> **PROBLEM**: Pull each line containing "tild" out of the data and copy it.

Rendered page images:
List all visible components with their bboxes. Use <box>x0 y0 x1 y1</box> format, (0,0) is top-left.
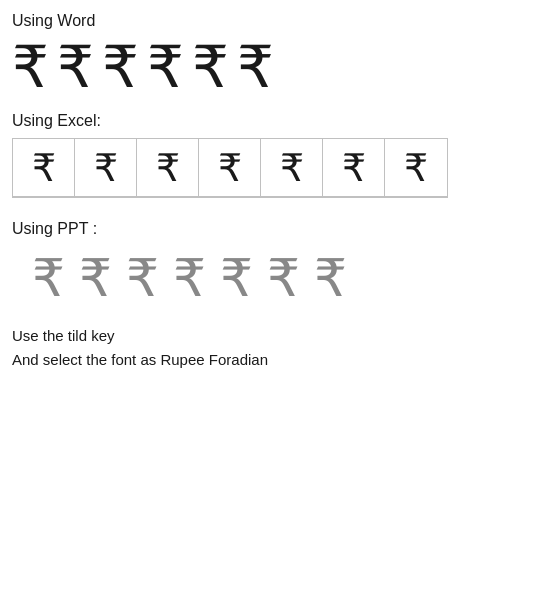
excel-rupee-5: ₹ <box>280 146 304 190</box>
footer-line1: Use the tild key <box>12 324 531 348</box>
ppt-rupee-4: ₹ <box>173 252 206 304</box>
word-rupee-6: ₹ <box>237 38 274 96</box>
ppt-rupee-2: ₹ <box>79 252 112 304</box>
ppt-rupee-row: ₹ ₹ ₹ ₹ ₹ ₹ ₹ <box>12 242 531 314</box>
ppt-rupee-6: ₹ <box>267 252 300 304</box>
excel-cell-2: ₹ <box>75 139 137 197</box>
word-rupee-3: ₹ <box>102 38 139 96</box>
ppt-rupee-1: ₹ <box>32 252 65 304</box>
ppt-rupee-7: ₹ <box>314 252 347 304</box>
excel-rupee-7: ₹ <box>404 146 428 190</box>
word-rupee-4: ₹ <box>147 38 184 96</box>
word-section-label: Using Word <box>12 12 531 30</box>
excel-cell-3: ₹ <box>137 139 199 197</box>
footer-text: Use the tild key And select the font as … <box>12 324 531 372</box>
ppt-rupee-5: ₹ <box>220 252 253 304</box>
excel-cell-5: ₹ <box>261 139 323 197</box>
excel-cell-1: ₹ <box>13 139 75 197</box>
word-rupee-1: ₹ <box>12 38 49 96</box>
word-rupee-row: ₹ ₹ ₹ ₹ ₹ ₹ <box>12 34 531 100</box>
excel-grid: ₹ ₹ ₹ ₹ ₹ ₹ ₹ <box>12 138 448 198</box>
ppt-section-label: Using PPT : <box>12 220 531 238</box>
excel-rupee-4: ₹ <box>218 146 242 190</box>
excel-section-label: Using Excel: <box>12 112 531 130</box>
word-rupee-2: ₹ <box>57 38 94 96</box>
excel-cell-7: ₹ <box>385 139 447 197</box>
excel-rupee-1: ₹ <box>32 146 56 190</box>
excel-cell-6: ₹ <box>323 139 385 197</box>
excel-row: ₹ ₹ ₹ ₹ ₹ ₹ ₹ <box>13 139 447 197</box>
excel-cell-4: ₹ <box>199 139 261 197</box>
excel-rupee-6: ₹ <box>342 146 366 190</box>
excel-rupee-2: ₹ <box>94 146 118 190</box>
word-rupee-5: ₹ <box>192 38 229 96</box>
ppt-rupee-3: ₹ <box>126 252 159 304</box>
excel-rupee-3: ₹ <box>156 146 180 190</box>
footer-line2: And select the font as Rupee Foradian <box>12 348 531 372</box>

> **RESPONSE TO THE EXERCISE**:
footer-line1: Use the tild key <box>12 324 531 348</box>
footer-text: Use the tild key And select the font as … <box>12 324 531 372</box>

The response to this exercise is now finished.